Start of RECORD SET

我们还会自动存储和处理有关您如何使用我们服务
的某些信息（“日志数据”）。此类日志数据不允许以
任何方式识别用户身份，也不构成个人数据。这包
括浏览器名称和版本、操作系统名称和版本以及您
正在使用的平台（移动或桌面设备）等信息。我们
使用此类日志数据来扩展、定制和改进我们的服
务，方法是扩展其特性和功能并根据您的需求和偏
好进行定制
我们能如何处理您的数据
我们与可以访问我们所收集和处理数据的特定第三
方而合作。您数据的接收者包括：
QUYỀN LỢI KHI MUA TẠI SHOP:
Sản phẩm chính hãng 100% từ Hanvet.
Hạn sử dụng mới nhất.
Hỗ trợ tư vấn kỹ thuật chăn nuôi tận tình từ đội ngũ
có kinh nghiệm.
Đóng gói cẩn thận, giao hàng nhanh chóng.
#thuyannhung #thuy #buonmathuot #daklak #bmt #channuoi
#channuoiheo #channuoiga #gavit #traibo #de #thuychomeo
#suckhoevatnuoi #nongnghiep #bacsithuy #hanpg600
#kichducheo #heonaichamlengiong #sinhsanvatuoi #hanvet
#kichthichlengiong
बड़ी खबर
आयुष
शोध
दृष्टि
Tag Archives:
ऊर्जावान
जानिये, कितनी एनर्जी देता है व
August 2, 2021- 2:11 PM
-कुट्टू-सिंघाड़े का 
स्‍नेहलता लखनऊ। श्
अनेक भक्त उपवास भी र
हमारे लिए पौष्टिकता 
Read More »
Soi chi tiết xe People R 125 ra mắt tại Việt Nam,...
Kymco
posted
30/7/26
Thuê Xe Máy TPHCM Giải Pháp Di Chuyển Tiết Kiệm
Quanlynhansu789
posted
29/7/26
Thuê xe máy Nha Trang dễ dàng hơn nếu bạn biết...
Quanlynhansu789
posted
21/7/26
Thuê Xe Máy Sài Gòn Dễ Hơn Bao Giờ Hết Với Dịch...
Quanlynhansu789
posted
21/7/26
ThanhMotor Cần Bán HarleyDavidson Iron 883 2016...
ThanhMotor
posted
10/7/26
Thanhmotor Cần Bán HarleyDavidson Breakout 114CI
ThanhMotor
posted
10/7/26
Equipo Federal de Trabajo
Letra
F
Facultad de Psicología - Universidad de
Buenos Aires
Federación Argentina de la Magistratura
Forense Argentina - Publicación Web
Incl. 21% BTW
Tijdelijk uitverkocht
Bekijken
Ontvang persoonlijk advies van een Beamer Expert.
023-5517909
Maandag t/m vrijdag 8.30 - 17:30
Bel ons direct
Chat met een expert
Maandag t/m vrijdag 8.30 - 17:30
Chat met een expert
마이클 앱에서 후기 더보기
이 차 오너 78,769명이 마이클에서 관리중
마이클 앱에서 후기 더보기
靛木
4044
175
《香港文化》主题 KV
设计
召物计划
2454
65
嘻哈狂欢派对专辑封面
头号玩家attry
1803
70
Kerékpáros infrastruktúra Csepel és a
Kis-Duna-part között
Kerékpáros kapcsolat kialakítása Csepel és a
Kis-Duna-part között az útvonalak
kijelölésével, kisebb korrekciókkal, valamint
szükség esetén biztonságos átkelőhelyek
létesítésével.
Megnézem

End of RECORD SET

When a line among the entries above contains "part", copy it.

[OUTPUT FOR THIS TASK]
Kis-Duna-part között
Kis-Duna-part között az útvonalak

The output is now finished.